Episode 2: "Was ich Ihnen jetzt erzähle, werden Sie mir vermutlich nicht glauben", sagte ein Leser und berichtete mir dies: Im Fernsehen habe er einen Bericht gesehen, dass sich die für dieses Jahr geplante Auslieferung des Schützenpanzers Puma auch deshalb verzögern werde und die Kosten weiter in die Höhe schießen würden, weil eine technische Nachrüstung erforderlich ist, damit hochschwangere Frauen bei einem Einsatz nicht Gefahr laufen, dass ihre Fruchtblase platzt und der Zeitpunkt für die Geburt nur noch eine Frage von Stunden ist. "Sie haben Recht, das klingt eher nach einem Aprilscherz", habe ich geantwortet, aber dem Mann in der Leitung gleichzeitig zugesichert, der Sache mal nachzugehen.

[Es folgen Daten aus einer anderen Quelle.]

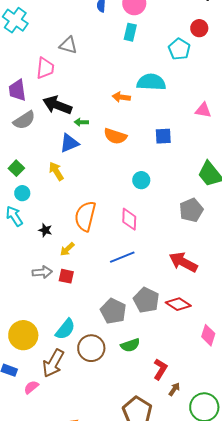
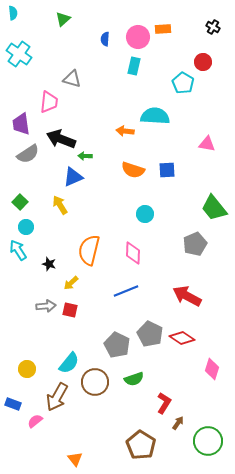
orange semicircle: (115, 136) -> (133, 170), moved
yellow circle: (23, 335) -> (27, 369), size x0.6

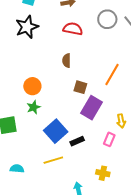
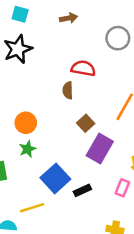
red semicircle: (73, 29) -> (83, 68), moved
brown square: (80, 87) -> (86, 123), turned 32
yellow line: (53, 160) -> (32, 208), moved

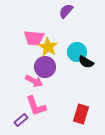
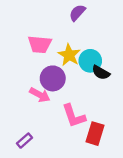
yellow star: (48, 47) -> (69, 55), moved
pink L-shape: (36, 106) -> (74, 116), moved

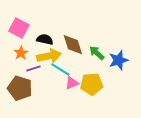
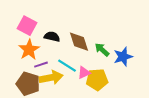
orange star: (21, 53) -> (29, 50), size x1.5
yellow arrow: (49, 56) -> (51, 78), moved
pink triangle: (72, 83) -> (84, 73), moved

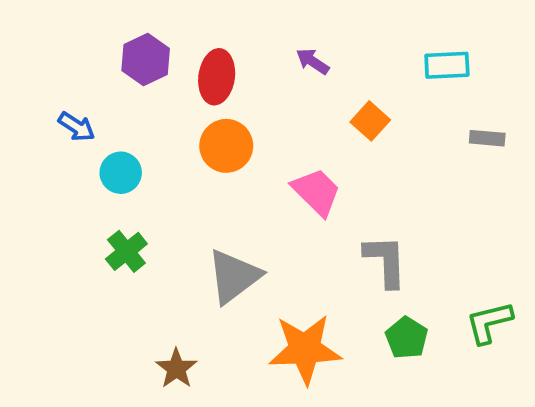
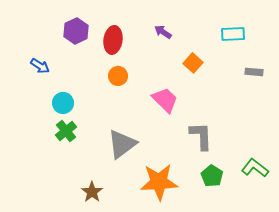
orange circle: (226, 146) -> (118, 76), size x0.7
cyan circle: (121, 173) -> (63, 103), moved
green L-shape: (489, 322) -> (255, 168), turned 52

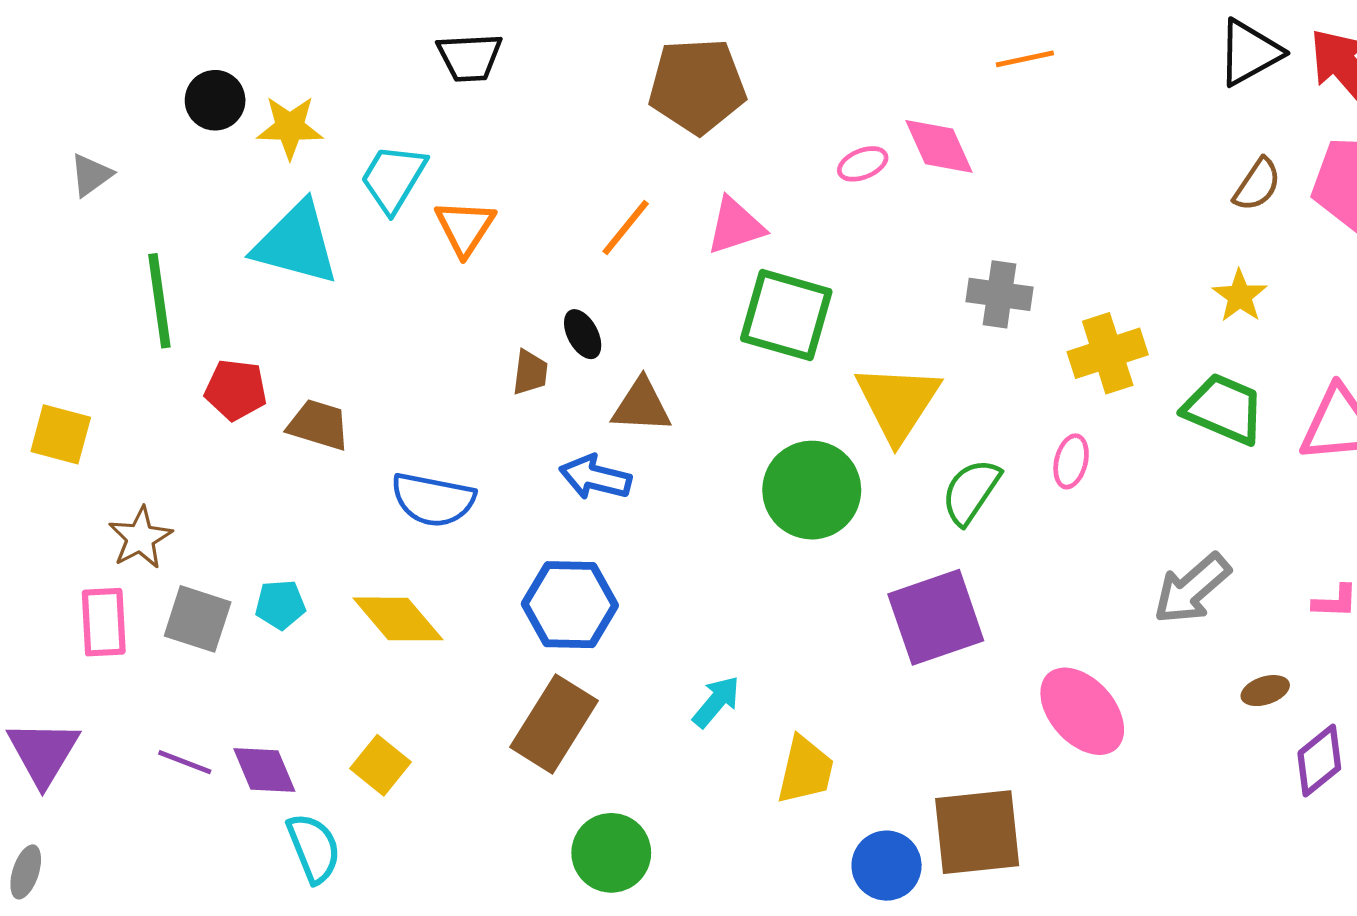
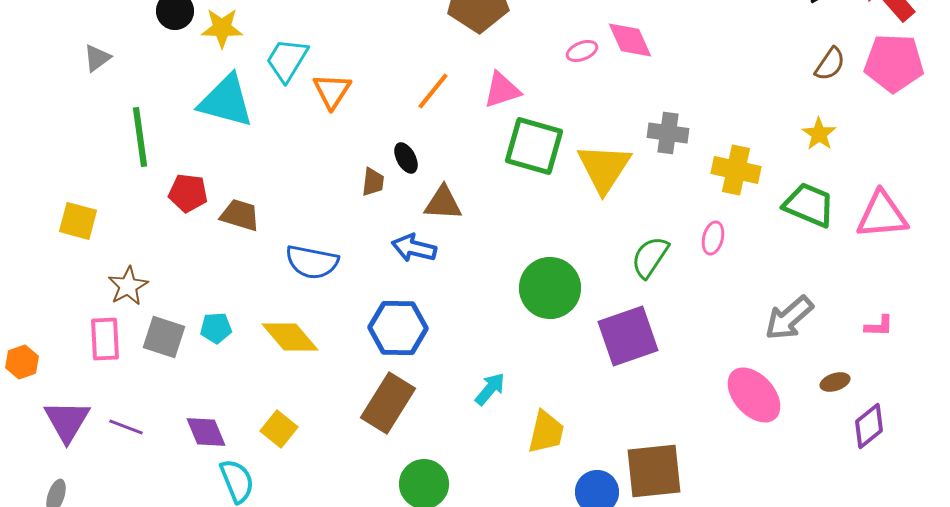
yellow cross: (1108, 353) -> (736, 170), turned 30
yellow triangle: (898, 403) -> (604, 168), moved
green circle: (812, 490) -> (550, 288), moved
pink ellipse: (1082, 711) -> (754, 395), moved
purple line: (185, 762) -> (126, 427), moved

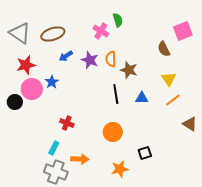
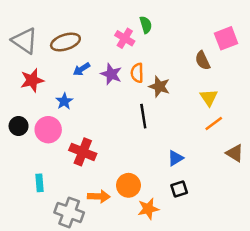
pink circle: (32, 89) -> (48, 130), moved
blue triangle: (142, 98) -> (175, 158), moved, turned -32
red cross: (67, 123) -> (83, 152), size x1.5
orange circle: (113, 132) -> (128, 185), moved
cyan rectangle: (54, 148) -> (40, 183), moved, turned -32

Und was soll ich sagen: Das Ergebnis meiner Recherche mit den Begriffen "Schützenpanzer" und "Hochschwangere" in der Suchmaschine sorgte dafür, dass ich aus dem Staunen nicht mehr herauskam. Als Beispiel möchte ich nur einen Artikel in der "Frankfurter Allgemeinen Zeitung" anführen, er trug die Überschrift "Schwangerenschutz beim Panzerfahren".

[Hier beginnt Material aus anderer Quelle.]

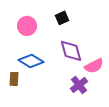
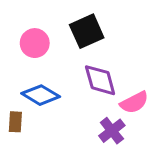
black square: (62, 18) -> (87, 31), size x1.6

Episode 3: Manchmal konfrontieren mich Leser mit Sätzen, die mich angesichts ihrer kühnen Behauptung sprachlos machen, weshalb ich dann, während ich dann in Ruhe darüber nachdenken kann, immer bedaure, dass gerade niemand da ist, mit dem ich darüber diskutieren kann. Deshalb bin ich dazu übergegangen, sie zumindest aufzuschreiben, um sie bei eventuellen Diskussionsrunden beispielsweise im Kollegenkreis mal zu zitieren, weil ich gespannt auf die Reaktionen bin. Drei Beispiele, diese Thesen haben Leser vertreten:
Erstens: "Karl May schrieb um 1900 gegen den damals schon anwachsenden Rassismus, plädierte für die Verständigung der Völker. Hätten die Deutschen auf ihn gehört, hätte es die beiden Weltkriege vielleicht nicht gegeben."
Zweitens: "In der DDR wurde die Bevölkerung ernst genommen , sonst hätte es keine Wiedervereinigung gegeben."

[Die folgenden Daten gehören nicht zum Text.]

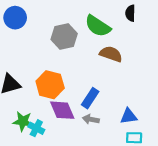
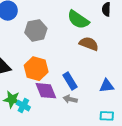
gray hexagon: (64, 36) -> (36, 30), moved
blue rectangle: (90, 98) -> (70, 81), turned -66
blue triangle: (129, 116) -> (107, 86), moved

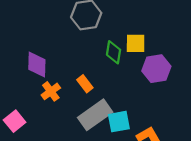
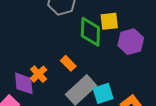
green diamond: (114, 52) -> (90, 32), size x1.4
purple diamond: (37, 65) -> (24, 83), moved

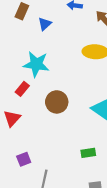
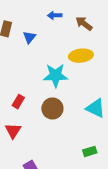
cyan star: (36, 64) -> (55, 75), moved

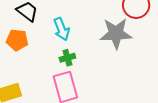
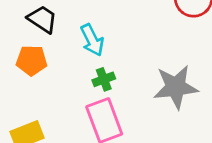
gray star: (116, 33) -> (176, 87), moved

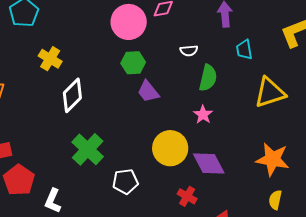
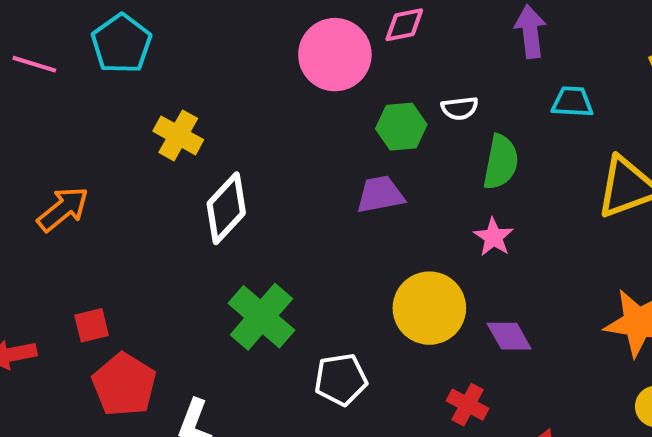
cyan trapezoid: (244, 50) -> (572, 102), turned 105
green hexagon: (133, 63) -> (401, 127), moved
purple trapezoid: (148, 91) -> (380, 194), turned 120
purple diamond: (209, 163) -> (509, 336), size x0.7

Drittens: "Die Forderung nach einen einfacheren Steuersystem ist nicht durchsetzbar, weil gerade das Klienteldenken aber auch das Bewahren von Besitzständen dagegen spricht. Welcher Steuerberater macht sich selber gern schon beruflich überflüssig und welcher Bürger verzichtet schon freiwillig auf seine gesetzlich möglichen Abschreibungsmöglichkeiten um Steuern zu minimieren?"